> _What you need to do_:
Pictures must not appear in the copy. Restate exactly the lines below from the one with "cobrança do serviço, desde" through the one with "Μέχρι τώρα, οι", inclusive.

*** Opening Material supplied ***

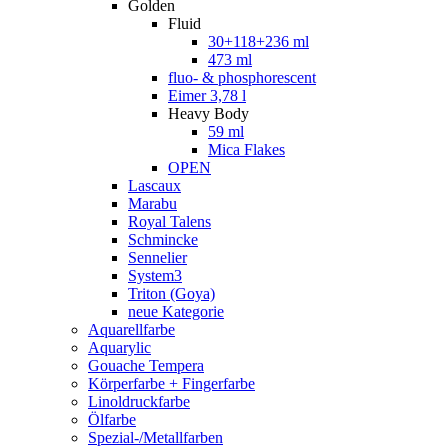
Golden
Fluid
30+118+236 ml
473 ml
fluo- & phosphorescent
Eimer 3,78 l
Heavy Body
59 ml
Mica Flakes
OPEN
Lascaux
Marabu
Royal Talens
Schmincke
Sennelier
System3
Triton (Goya)
neue Kategorie
Aquarellfarbe
Aquarylic
Gouache Tempera
Körperfarbe + Fingerfarbe
Linoldruckfarbe
Ölfarbe
Spezial-/Metallfarben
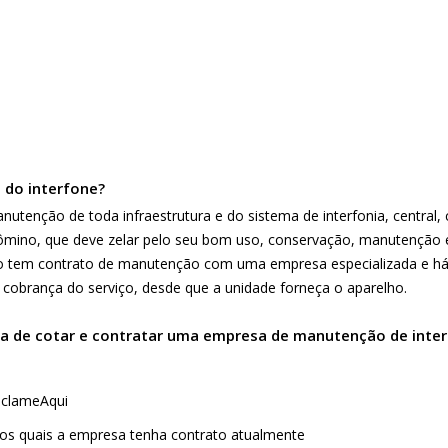
 do interfone?
utenção de toda infraestrutura e do sistema de interfonia, central, 
ndômino, que deve zelar pelo seu bom uso, conservação, manutençã
 tem contrato de manutenção com uma empresa especializada e há 
 cobrança do serviço, desde que a unidade forneça o aparelho.
ora de cotar e contratar uma empresa de manutenção de inte
clameAqui
 os quais a empresa tenha contrato atualmente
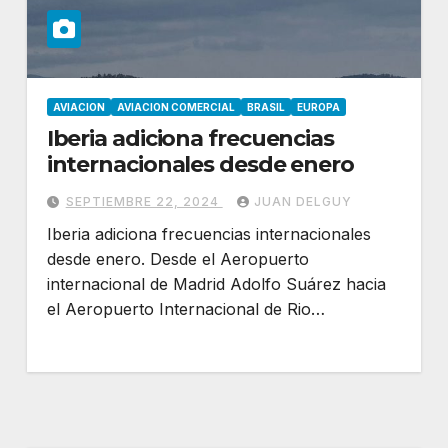
AVIACION
AVIACION COMERCIAL
BRASIL
EUROPA
Iberia adiciona frecuencias
internacionales desde enero
SEPTIEMBRE 22, 2024
JUAN DELGUY
Iberia adiciona frecuencias internacionales
desde enero. Desde el Aeropuerto
internacional de Madrid Adolfo Suárez hacia
el Aeropuerto Internacional de Rio…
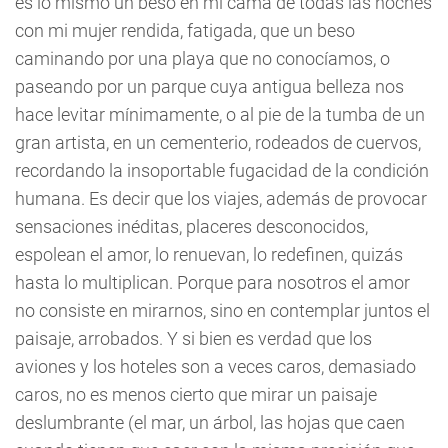
es lo mismo un beso en mi cama de todas las noches
con mi mujer rendida, fatigada, que un beso
caminando por una playa que no conocíamos, o
paseando por un parque cuya antigua belleza nos
hace levitar mínimamente, o al pie de la tumba de un
gran artista, en un cementerio, rodeados de cuervos,
recordando la insoportable fugacidad de la condición
humana. Es decir que los viajes, además de provocar
sensaciones inéditas, placeres desconocidos,
espolean el amor, lo renuevan, lo redefinen, quizás
hasta lo multiplican. Porque para nosotros el amor
no consiste en mirarnos, sino en contemplar juntos el
paisaje, arrobados. Y si bien es verdad que los
aviones y los hoteles son a veces caros, demasiado
caros, no es menos cierto que mirar un paisaje
deslumbrante (el mar, un árbol, las hojas que caen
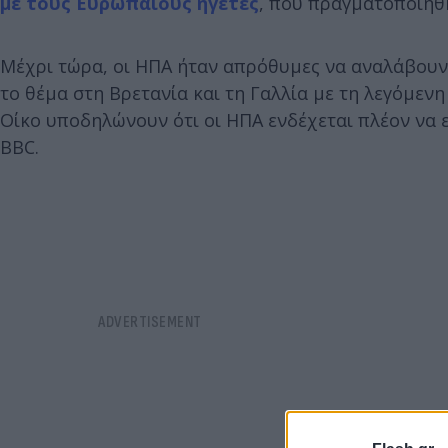
με τους Ευρωπαίους ηγέτες
, που πραγματοποιήθη
Μέχρι τώρα, οι ΗΠΑ ήταν απρόθυμες να αναλάβουν
το θέμα στη Βρετανία και τη Γαλλία με τη λεγόμε
Οίκο υποδηλώνουν ότι οι ΗΠΑ ενδέχεται πλέον να 
BBC.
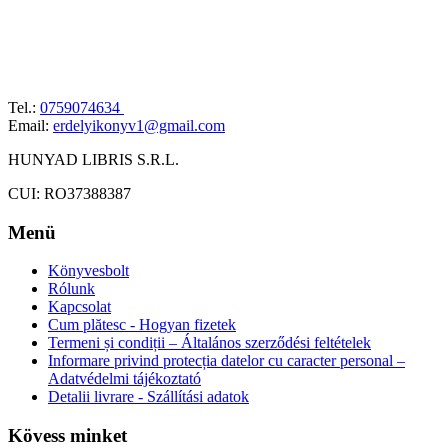
Tel.:
0759074634
Email:
erdelyikonyv1@gmail.com
HUNYAD LIBRIS S.R.L.
CUI: RO37388387
Menü
Könyvesbolt
Rólunk
Kapcsolat
Cum plătesc - Hogyan fizetek
Termeni și condiții – Általános szerződési feltételek
Informare privind protecția datelor cu caracter personal –
Adatvédelmi tájékoztató
Detalii livrare - Szállítási adatok
Kövess minket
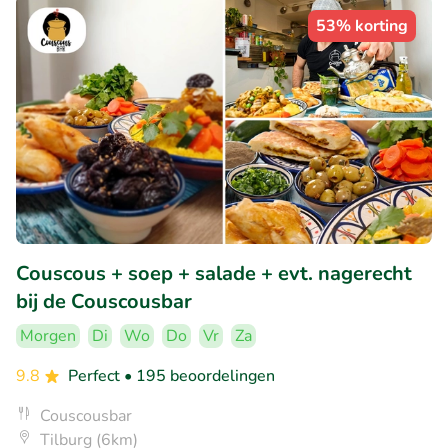
53% korting
Couscous + soep + salade + evt. nagerecht
bij de Couscousbar
Morgen
Di
Wo
Do
Vr
Za
9.8
Perfect
• 195 beoordelingen
Couscousbar
Tilburg (6km)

*** Closing Material supplied ***

> _Reply_:
 cobrança do serviço, desde que a unidade forneça o aparelho.
ora de cotar e contratar uma empresa de manutenção de inte
clameAqui
 os quais a empresa tenha contrato atualmente
AVIACION
AVIACION COMERCIAL
BRASIL
EUROPA
Iberia adiciona frecuencias
internacionales desde enero
SEPTIEMBRE 22, 2024
JUAN DELGUY
Iberia adiciona frecuencias internacionales
desde enero. Desde el Aeropuerto
internacional de Madrid Adolfo Suárez hacia
el Aeropuerto Internacional de Rio…
es lo mismo un beso en mi cama de todas las noches
con mi mujer rendida, fatigada, que un beso
caminando por una playa que no conocíamos, o
paseando por un parque cuya antigua belleza nos
hace levitar mínimamente, o al pie de la tumba de un
gran artista, en un cementerio, rodeados de cuervos,
recordando la insoportable fugacidad de la condición
humana. Es decir que los viajes, además de provocar
sensaciones inéditas, placeres desconocidos,
espolean el amor, lo renuevan, lo redefinen, quizás
hasta lo multiplican. Porque para nosotros el amor
no consiste en mirarnos, sino en contemplar juntos el
paisaje, arrobados. Y si bien es verdad que los
aviones y los hoteles son a veces caros, demasiado
caros, no es menos cierto que mirar un paisaje
deslumbrante (el mar, un árbol, las hojas que caen
με τους Ευρωπαίους ηγέτες
, που πραγματοποιήθη
Μέχρι τώρα, οι ΗΠΑ ήταν απρόθυμες να αναλάβουν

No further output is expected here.